Misexpression of Math5 and Brn3 factors stimulates cBrn3c expression. Sections from intermediate regions of E11.5 control retinas (A) and retinas infected with RCAS-Math5 (B), RCAS-Brn3a (C), RCAS-Brn3b (D), RCAS-Brn3c (E), or RCAS-Brn3cΔ8 (F) viruses were immunostained with anti-cBrn3c antibody. Misexpressed Math5, Brn3a, Brn3b, and Brn3c caused a significant increase in the number of cBrn3c immunoreactive cells in the ventricular zone, whereas misexpressed Brn3cΔ8 had no effect. (Bar = 25 μm.)

Figure 5

Transactivation of a Brn3b promoter by Ath5 and Brn3 proteins. (A) Schematic of the reporter construct in which the luciferase reporter gene (Luc) is placed under the control of a 4.6-kb Brn3b promoter sequence. (B) Relative luciferase activities after cotransfection of indicated expression plasmids with the reporter plasmid in 293 cells. Results represent the mean ± SD of triplicate assays in a single experiment.

Figure 6

Schematic illustrating regulatory relationships between Ath5 and Brn3 factors during retinal ganglion cell development.
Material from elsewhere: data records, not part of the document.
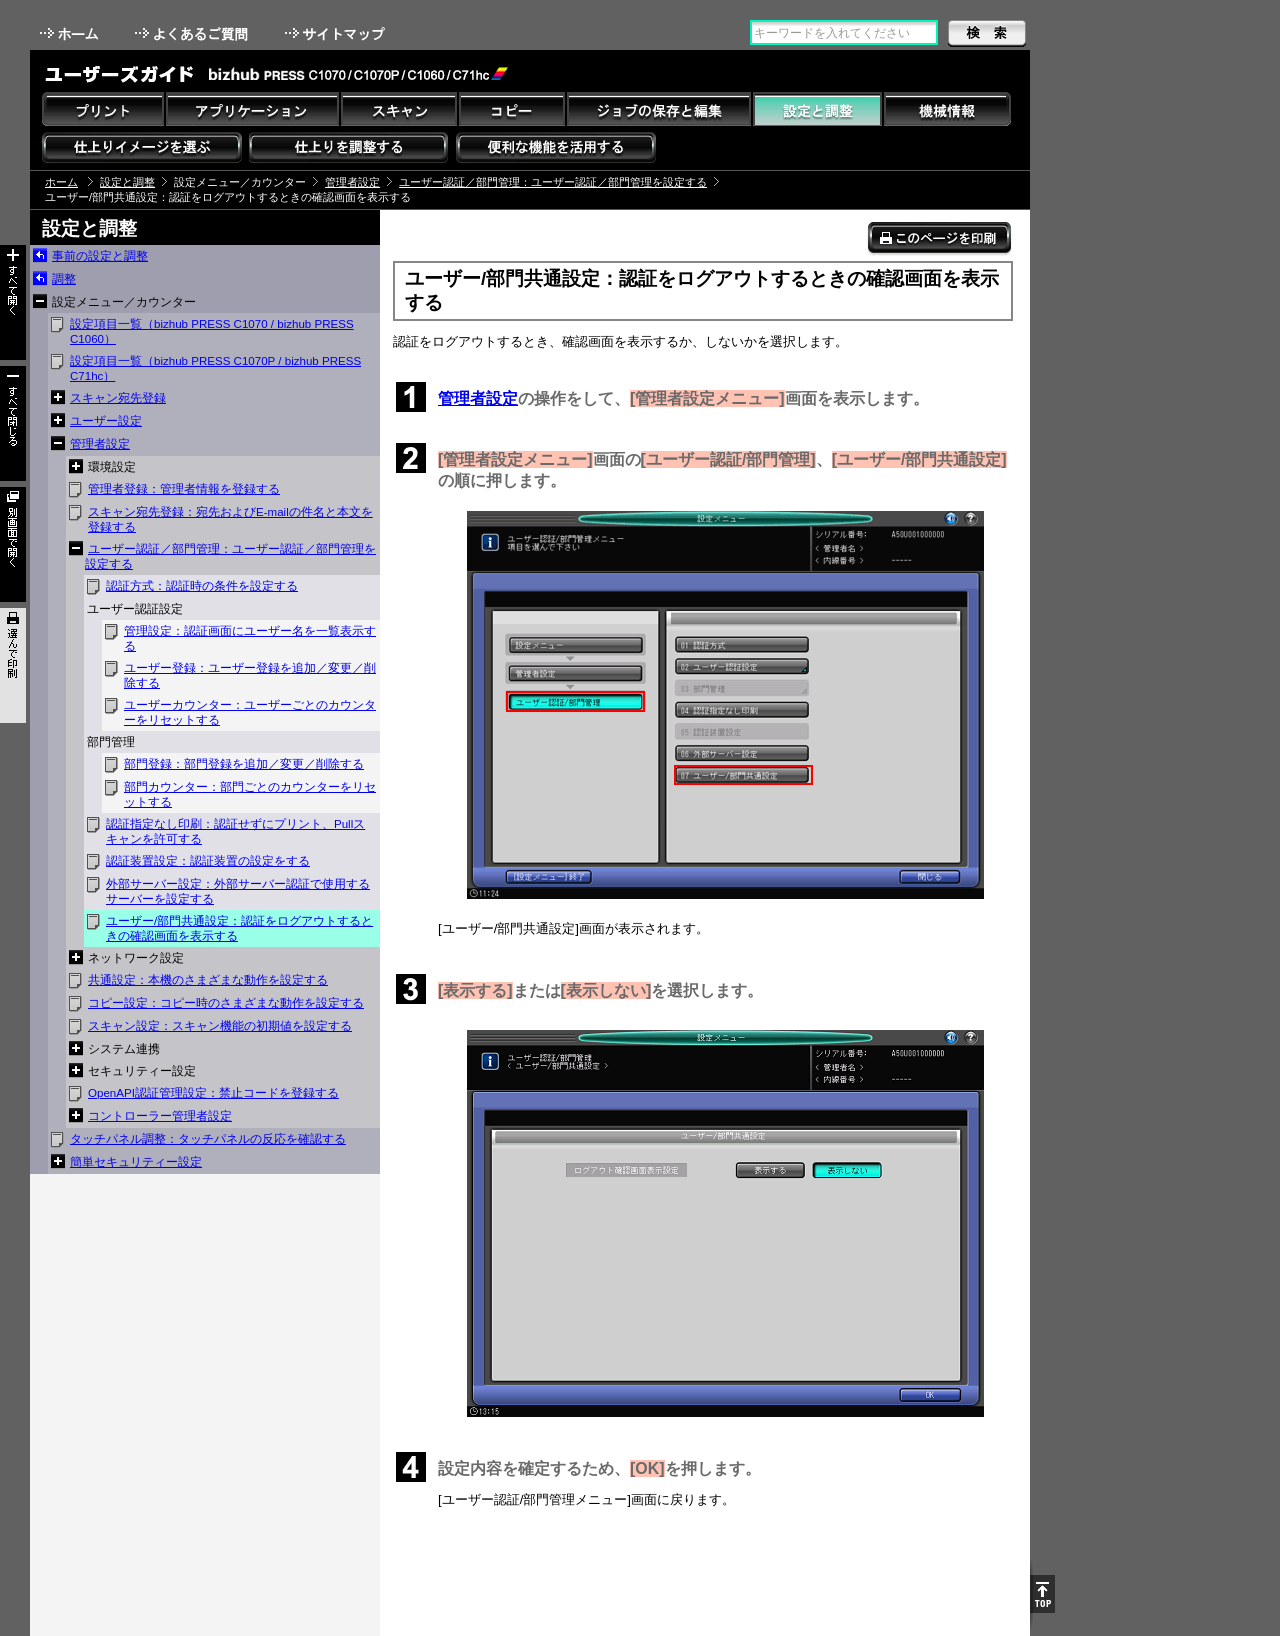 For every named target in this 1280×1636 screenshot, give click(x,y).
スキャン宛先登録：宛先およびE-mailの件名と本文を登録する (230, 519)
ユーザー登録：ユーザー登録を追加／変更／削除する (250, 675)
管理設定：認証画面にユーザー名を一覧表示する (250, 638)
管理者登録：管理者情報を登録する (184, 489)
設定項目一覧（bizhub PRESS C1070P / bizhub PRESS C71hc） (215, 368)
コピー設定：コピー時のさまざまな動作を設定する (226, 1003)
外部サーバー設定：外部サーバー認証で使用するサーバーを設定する (238, 891)
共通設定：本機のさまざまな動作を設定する (208, 980)
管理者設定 (352, 182)
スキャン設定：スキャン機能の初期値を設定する (220, 1026)
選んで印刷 (13, 665)
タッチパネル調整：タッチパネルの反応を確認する (208, 1139)
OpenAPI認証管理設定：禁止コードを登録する (213, 1093)
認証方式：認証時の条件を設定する (202, 586)
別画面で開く (13, 544)
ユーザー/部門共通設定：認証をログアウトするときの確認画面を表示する (239, 928)
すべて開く (13, 302)
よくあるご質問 (193, 33)
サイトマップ (337, 33)
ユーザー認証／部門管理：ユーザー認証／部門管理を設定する (553, 182)
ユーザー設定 (106, 421)
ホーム (71, 33)
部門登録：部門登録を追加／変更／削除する (244, 764)
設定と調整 (127, 182)
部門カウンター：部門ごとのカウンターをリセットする (250, 794)
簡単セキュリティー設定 (136, 1162)
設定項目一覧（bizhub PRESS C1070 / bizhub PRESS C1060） (212, 331)
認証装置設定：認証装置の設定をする (208, 861)
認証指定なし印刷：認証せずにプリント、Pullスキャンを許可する (235, 831)
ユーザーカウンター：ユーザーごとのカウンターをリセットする (250, 712)
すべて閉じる (13, 423)
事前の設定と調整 (100, 256)
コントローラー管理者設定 (160, 1116)
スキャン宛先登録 (118, 398)
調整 (64, 279) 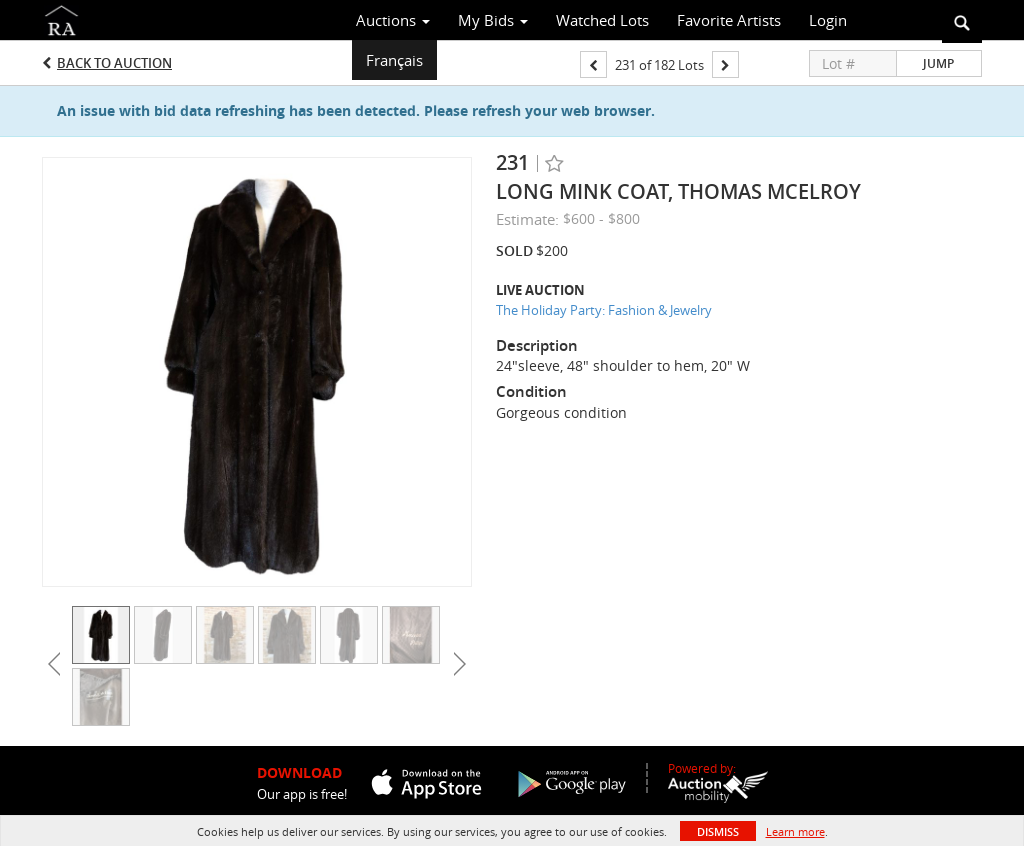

In the chicken, Cath5 may directly activate cBrn3c expression, which in turn may activate the expression of cBrn3a and cBrn3b. The maintenance of cBrn3c expression may be achieved via positive autoregulation and feedback activation by cBrn3a and cBrn3b. An analogous transcriptional cascade may control retinal ganglion cell development in the mouse except that Math5 is responsible for the initial expression of Brn3b instead of Brn3c.